**PROBLEM TO WORK ON**
Copy each line of the listing that includes "redundancy".

**DATA EXTRACT**
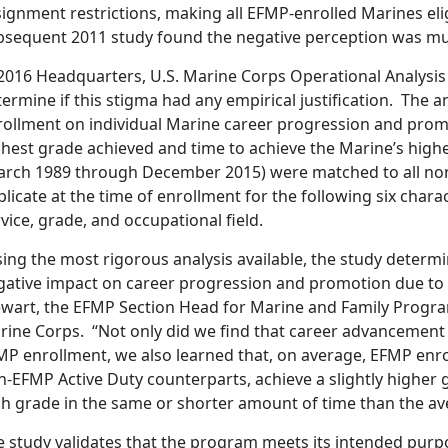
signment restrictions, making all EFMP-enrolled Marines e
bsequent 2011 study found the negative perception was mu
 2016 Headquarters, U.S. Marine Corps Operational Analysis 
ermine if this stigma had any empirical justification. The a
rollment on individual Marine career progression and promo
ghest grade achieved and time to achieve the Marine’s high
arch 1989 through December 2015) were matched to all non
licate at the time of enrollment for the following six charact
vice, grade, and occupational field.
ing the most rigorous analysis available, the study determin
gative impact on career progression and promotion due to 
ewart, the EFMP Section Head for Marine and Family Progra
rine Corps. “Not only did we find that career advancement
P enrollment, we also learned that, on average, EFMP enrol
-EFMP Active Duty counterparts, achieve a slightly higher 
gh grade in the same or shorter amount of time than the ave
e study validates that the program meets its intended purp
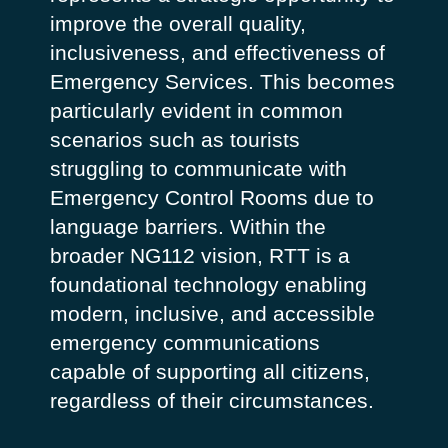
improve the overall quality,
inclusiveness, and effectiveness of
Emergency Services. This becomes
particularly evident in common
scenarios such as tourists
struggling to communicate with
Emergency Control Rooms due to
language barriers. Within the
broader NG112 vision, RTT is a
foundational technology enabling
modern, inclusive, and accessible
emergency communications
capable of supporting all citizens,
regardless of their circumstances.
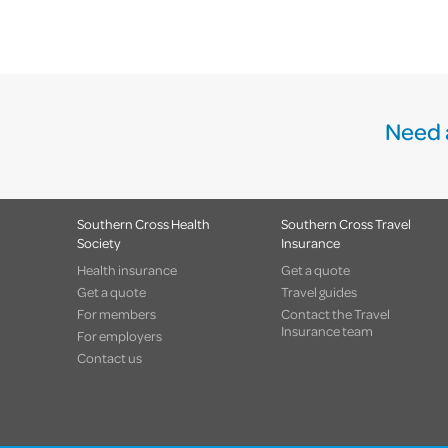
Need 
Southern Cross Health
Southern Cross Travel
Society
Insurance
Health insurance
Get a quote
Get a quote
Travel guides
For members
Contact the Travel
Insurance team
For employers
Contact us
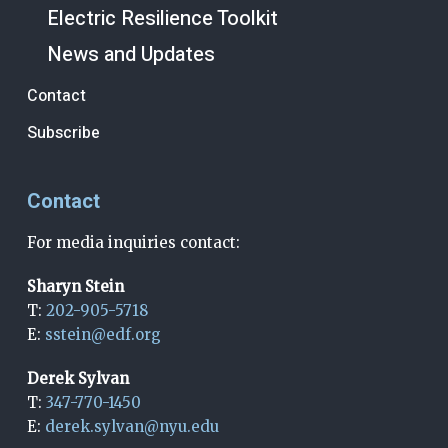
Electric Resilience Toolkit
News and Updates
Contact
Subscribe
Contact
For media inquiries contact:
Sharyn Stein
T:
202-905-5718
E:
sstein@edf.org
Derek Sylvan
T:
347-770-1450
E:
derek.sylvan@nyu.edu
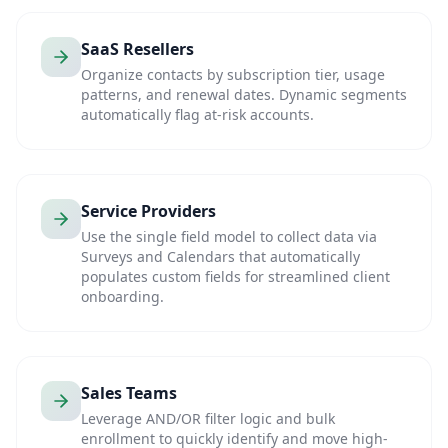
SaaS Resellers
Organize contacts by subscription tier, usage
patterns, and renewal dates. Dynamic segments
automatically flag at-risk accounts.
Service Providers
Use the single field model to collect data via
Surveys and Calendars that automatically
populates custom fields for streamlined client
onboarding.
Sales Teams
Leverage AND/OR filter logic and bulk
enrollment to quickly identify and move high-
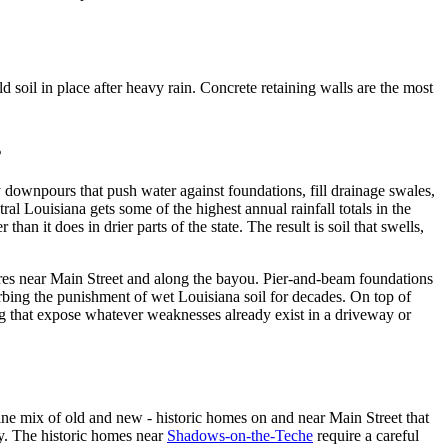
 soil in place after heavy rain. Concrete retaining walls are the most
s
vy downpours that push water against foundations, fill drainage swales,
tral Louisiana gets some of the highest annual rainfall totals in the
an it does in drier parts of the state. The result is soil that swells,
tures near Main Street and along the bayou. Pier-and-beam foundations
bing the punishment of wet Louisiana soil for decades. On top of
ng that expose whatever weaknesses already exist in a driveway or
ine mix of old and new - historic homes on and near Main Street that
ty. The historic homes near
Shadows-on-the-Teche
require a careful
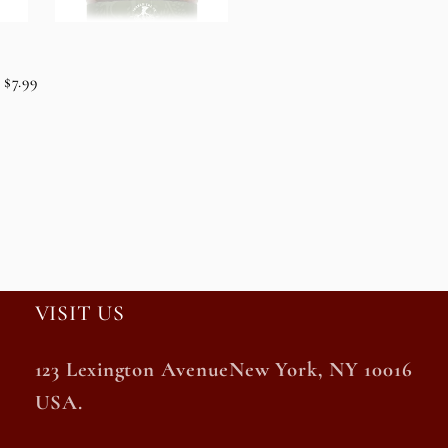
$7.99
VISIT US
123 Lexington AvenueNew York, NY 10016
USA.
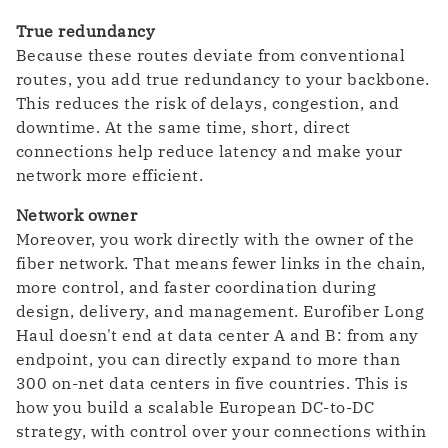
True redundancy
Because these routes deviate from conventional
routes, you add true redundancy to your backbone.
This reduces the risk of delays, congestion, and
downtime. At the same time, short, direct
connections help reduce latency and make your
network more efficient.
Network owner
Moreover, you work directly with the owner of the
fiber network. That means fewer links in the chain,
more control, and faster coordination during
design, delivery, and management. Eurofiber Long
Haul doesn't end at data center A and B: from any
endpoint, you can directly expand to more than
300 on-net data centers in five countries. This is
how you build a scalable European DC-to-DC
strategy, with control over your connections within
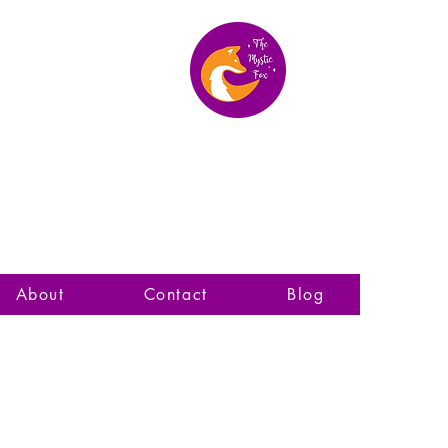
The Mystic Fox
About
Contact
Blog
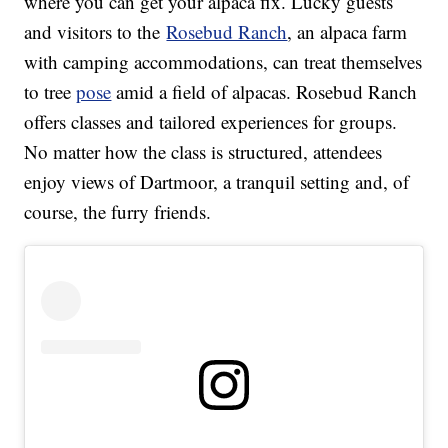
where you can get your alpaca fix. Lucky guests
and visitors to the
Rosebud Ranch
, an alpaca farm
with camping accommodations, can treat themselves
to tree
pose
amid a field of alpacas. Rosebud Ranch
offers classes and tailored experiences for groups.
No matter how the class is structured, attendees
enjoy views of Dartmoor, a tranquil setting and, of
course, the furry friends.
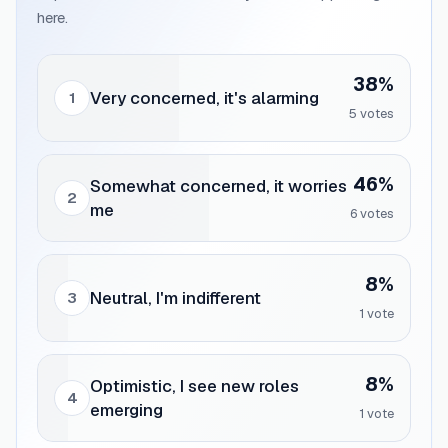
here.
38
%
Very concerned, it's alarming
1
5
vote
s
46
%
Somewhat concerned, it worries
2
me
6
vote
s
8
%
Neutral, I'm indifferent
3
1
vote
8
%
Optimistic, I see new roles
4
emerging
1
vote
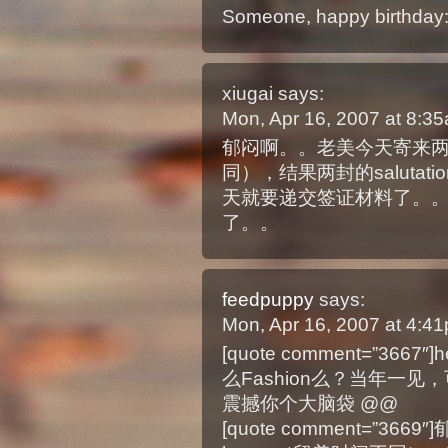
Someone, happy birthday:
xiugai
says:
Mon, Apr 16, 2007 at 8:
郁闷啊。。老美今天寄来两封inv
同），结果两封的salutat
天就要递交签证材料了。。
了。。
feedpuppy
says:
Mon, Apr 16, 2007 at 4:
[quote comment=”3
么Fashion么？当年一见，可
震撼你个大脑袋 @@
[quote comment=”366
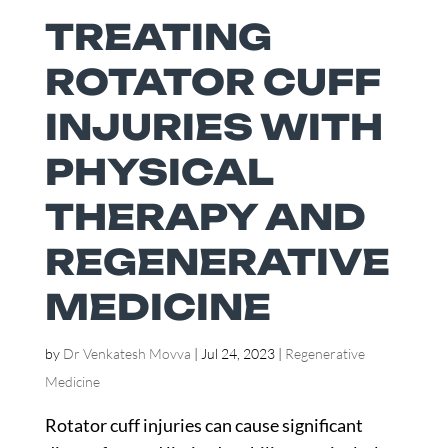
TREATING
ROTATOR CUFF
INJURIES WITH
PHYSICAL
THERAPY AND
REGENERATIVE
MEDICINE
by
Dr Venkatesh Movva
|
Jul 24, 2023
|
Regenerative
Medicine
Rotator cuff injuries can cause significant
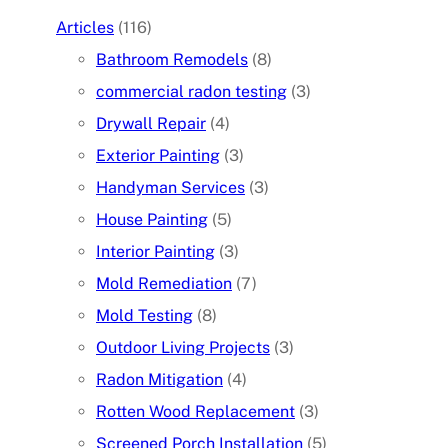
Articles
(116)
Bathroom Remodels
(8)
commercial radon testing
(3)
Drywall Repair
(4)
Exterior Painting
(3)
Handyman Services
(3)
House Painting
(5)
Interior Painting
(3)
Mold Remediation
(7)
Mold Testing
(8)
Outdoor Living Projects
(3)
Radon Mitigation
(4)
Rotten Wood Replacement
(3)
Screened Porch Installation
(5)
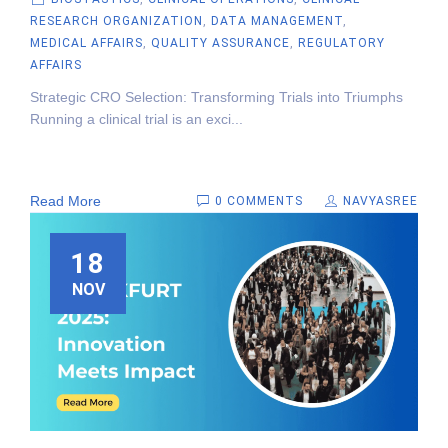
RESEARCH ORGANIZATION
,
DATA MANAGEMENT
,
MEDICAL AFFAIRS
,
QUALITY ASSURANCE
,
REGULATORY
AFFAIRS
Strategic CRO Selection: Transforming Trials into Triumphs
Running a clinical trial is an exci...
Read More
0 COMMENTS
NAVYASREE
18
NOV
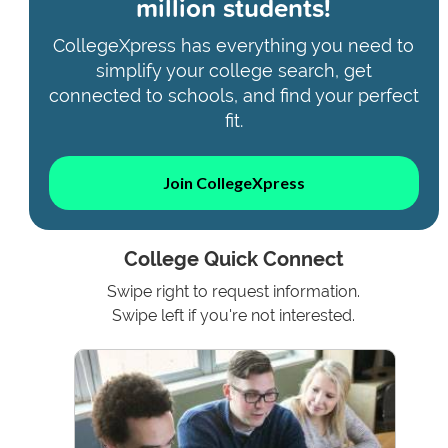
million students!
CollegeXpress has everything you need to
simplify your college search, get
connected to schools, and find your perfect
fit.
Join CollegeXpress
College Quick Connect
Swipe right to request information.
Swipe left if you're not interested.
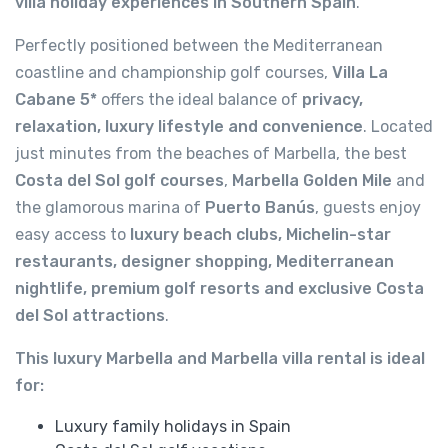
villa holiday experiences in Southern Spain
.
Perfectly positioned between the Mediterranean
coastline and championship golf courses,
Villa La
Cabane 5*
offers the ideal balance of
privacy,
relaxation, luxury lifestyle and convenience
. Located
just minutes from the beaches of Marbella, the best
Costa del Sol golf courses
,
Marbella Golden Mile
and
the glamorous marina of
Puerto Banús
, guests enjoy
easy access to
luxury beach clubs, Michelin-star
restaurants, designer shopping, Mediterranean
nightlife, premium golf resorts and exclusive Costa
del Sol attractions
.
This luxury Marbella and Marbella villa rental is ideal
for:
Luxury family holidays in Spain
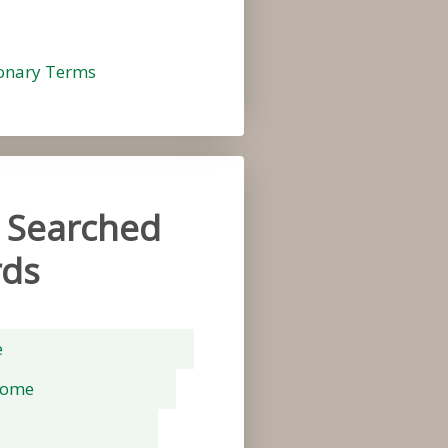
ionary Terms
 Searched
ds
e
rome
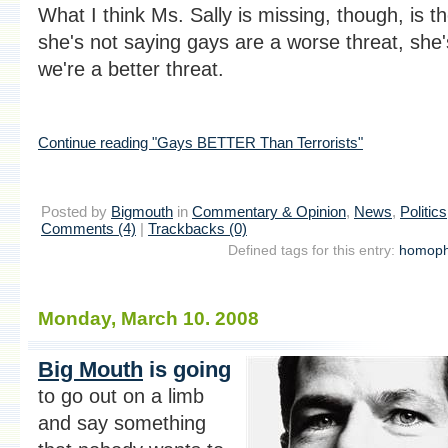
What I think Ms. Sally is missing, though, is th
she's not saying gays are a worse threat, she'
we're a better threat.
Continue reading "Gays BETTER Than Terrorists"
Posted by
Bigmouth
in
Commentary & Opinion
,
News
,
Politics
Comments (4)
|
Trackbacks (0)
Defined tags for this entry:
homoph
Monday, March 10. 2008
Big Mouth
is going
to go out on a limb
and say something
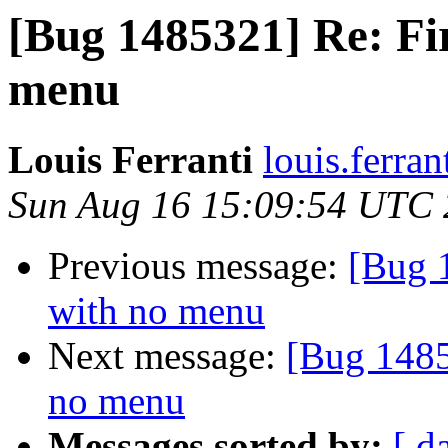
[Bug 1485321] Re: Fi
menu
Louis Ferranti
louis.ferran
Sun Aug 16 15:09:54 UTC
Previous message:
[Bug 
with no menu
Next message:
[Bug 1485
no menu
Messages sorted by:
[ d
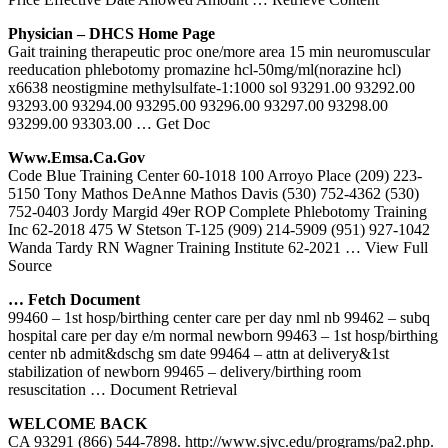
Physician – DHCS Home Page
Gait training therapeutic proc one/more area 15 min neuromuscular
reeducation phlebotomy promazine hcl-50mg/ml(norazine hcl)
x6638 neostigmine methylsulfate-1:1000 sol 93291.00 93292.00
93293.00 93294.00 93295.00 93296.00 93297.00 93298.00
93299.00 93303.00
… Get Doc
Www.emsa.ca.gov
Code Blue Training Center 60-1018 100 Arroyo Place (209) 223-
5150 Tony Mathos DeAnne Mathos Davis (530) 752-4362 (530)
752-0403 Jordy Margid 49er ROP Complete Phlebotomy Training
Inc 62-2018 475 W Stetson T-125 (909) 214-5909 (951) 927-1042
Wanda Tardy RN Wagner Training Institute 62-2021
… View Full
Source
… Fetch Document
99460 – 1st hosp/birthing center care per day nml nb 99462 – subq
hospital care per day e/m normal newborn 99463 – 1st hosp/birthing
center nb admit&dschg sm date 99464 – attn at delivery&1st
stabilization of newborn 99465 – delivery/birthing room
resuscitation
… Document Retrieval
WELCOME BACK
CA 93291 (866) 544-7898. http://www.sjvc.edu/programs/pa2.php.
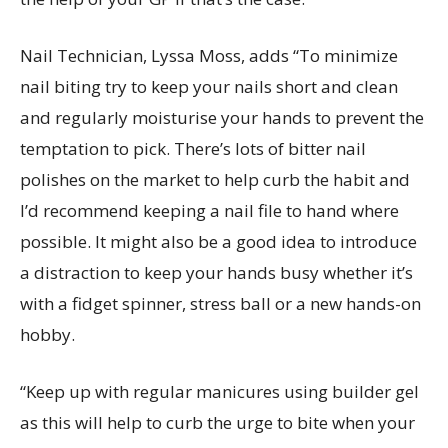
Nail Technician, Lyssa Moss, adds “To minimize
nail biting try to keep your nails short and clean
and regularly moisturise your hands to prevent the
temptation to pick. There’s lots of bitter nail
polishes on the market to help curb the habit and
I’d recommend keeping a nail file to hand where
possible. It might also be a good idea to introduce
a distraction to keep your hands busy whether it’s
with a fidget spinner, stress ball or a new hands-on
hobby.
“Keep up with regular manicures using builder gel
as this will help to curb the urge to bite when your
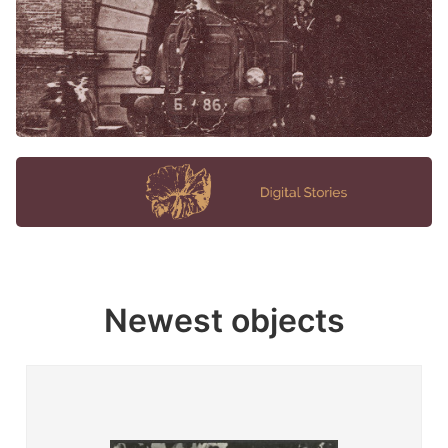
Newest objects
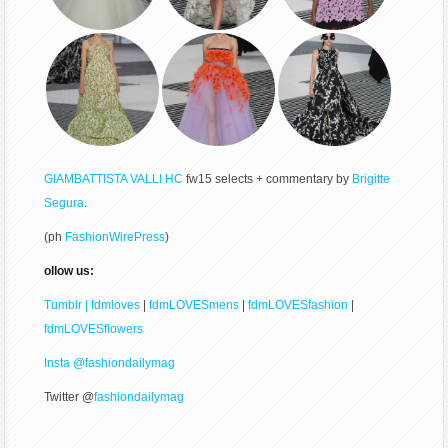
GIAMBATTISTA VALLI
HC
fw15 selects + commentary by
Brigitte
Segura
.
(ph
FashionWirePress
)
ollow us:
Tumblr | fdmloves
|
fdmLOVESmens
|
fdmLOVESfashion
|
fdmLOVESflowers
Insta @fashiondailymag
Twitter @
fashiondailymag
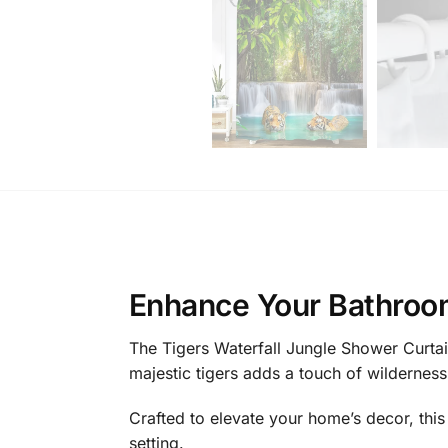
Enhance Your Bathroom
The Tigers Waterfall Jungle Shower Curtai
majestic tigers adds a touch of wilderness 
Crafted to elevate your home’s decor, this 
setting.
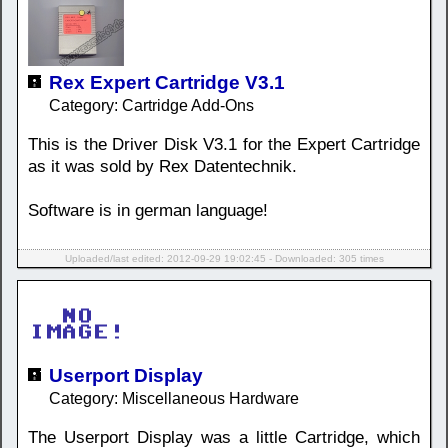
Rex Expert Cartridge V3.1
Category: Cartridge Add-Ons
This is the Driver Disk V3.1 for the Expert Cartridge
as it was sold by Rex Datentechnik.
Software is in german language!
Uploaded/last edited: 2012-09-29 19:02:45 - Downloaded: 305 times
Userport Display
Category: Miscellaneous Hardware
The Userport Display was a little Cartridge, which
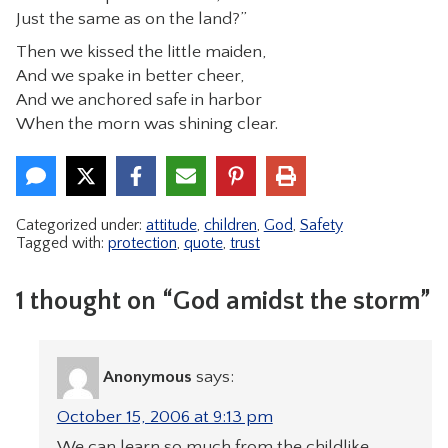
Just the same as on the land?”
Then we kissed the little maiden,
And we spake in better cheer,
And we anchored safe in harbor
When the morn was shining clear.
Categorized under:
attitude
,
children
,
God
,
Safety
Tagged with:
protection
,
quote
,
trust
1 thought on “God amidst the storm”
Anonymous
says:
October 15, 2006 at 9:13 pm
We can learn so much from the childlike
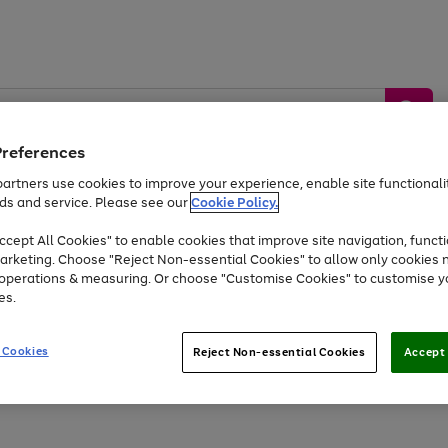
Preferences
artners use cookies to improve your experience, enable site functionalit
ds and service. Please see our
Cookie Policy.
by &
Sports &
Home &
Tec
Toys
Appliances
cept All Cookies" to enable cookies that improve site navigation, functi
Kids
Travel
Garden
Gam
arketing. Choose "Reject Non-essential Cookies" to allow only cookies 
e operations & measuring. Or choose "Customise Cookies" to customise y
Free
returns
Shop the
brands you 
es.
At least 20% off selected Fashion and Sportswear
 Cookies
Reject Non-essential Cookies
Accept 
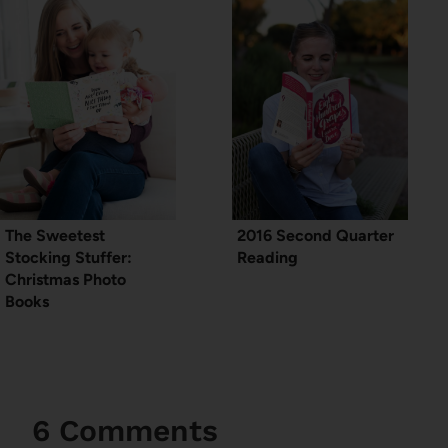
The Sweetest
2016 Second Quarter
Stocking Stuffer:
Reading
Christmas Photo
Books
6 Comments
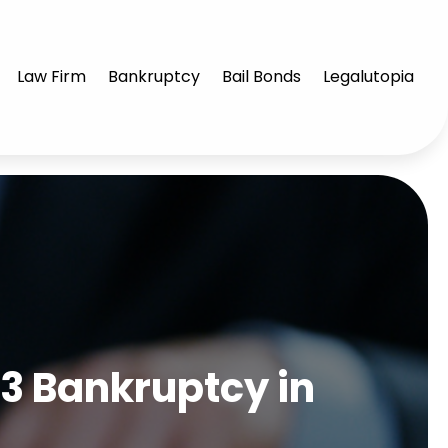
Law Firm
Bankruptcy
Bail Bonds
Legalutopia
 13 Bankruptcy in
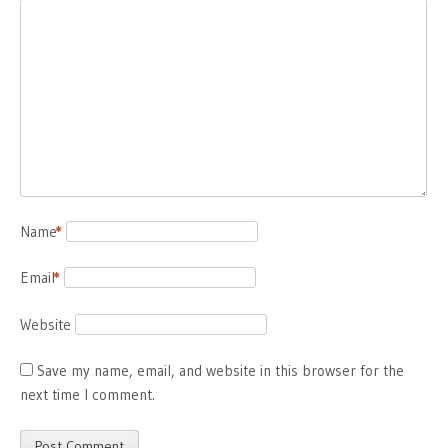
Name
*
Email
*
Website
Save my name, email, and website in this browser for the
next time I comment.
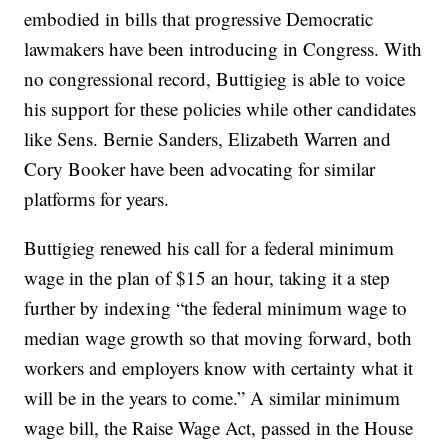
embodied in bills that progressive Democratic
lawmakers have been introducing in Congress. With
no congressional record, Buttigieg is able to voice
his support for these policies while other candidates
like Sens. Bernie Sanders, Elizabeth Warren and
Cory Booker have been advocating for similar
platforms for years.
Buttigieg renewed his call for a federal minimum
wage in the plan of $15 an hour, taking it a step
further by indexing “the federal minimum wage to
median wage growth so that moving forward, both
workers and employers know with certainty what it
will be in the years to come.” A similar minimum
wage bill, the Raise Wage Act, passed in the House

**RESPONSE BOX**
True redundancy
routes, you add true redundancy to your backbone.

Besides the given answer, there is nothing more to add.